-- Task statement --
For the material below, reproduce exactly each line from the one that has "Instalaciones deportivas" through the one that has "Bądź na bieżą", and no others; pictures stay out.

------------------------------------------------

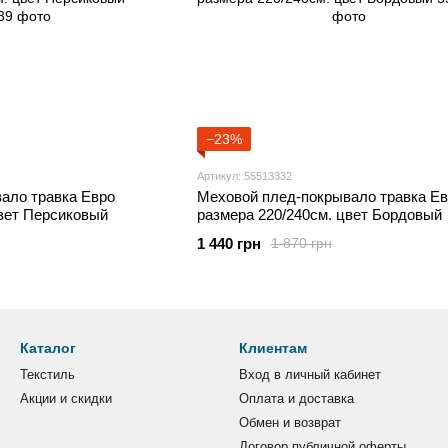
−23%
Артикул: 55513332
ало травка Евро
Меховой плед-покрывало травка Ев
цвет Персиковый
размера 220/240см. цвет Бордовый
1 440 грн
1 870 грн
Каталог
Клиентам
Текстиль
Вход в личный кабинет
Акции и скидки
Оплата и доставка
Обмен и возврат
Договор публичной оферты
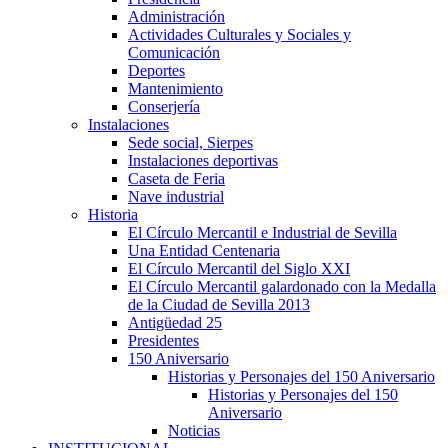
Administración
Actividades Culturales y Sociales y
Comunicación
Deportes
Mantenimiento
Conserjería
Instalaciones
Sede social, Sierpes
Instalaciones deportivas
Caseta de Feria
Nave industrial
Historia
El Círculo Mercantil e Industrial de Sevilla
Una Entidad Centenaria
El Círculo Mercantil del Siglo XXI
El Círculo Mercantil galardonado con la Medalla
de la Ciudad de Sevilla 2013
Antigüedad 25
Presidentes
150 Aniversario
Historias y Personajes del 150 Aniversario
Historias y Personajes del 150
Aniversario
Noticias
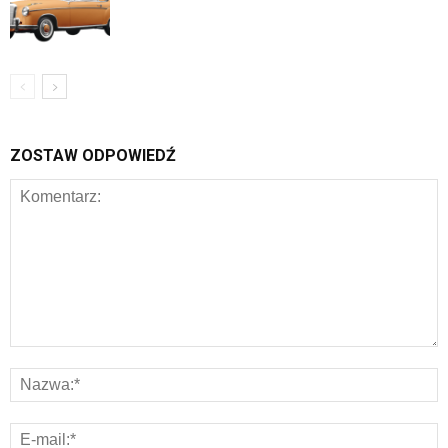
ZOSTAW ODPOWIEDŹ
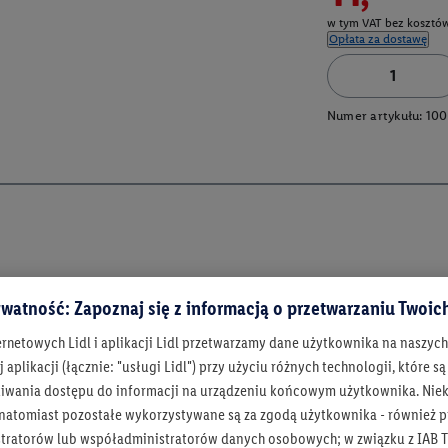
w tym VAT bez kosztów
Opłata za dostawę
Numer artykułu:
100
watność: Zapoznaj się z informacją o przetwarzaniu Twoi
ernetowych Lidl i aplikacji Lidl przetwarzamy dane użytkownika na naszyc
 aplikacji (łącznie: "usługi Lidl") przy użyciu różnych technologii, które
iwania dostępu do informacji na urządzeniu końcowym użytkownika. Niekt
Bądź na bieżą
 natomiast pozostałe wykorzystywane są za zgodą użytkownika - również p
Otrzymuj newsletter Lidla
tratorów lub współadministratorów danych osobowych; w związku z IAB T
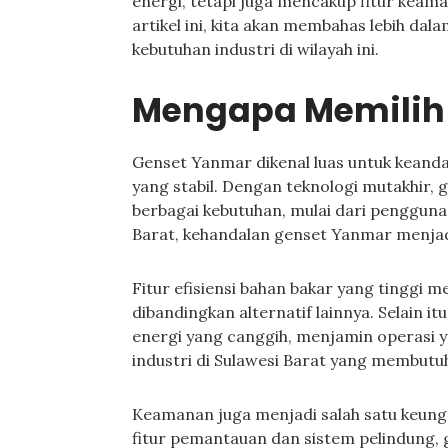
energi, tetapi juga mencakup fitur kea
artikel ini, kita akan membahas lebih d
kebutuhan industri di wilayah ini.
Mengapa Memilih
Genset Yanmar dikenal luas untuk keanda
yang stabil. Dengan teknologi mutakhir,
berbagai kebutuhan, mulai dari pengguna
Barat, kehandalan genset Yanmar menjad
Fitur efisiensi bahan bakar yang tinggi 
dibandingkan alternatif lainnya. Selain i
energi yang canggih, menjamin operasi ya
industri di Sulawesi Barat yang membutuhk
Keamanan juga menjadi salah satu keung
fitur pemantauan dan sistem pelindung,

------------------------------------------------

-- Response area --
Instalaciones deportivas
Caseta de Feria
Nave industrial
Historia
El Círculo Mercantil e Industrial de Sevilla
Una Entidad Centenaria
El Círculo Mercantil del Siglo XXI
El Círculo Mercantil galardonado con la Medalla
de la Ciudad de Sevilla 2013
Antigüedad 25
Presidentes
150 Aniversario
Historias y Personajes del 150 Aniversario
Historias y Personajes del 150
Aniversario
Noticias
ZOSTAW ODPOWIEDŹ
w tym VAT bez kosztów
Opłata za dostawę
Numer artykułu:
100
watność: Zapoznaj się z informacją o przetwarzaniu Twoi
ernetowych Lidl i aplikacji Lidl przetwarzamy dane użytkownika na naszyc
 aplikacji (łącznie: "usługi Lidl") przy użyciu różnych technologii, które
iwania dostępu do informacji na urządzeniu końcowym użytkownika. Niekt
Bądź na bieżą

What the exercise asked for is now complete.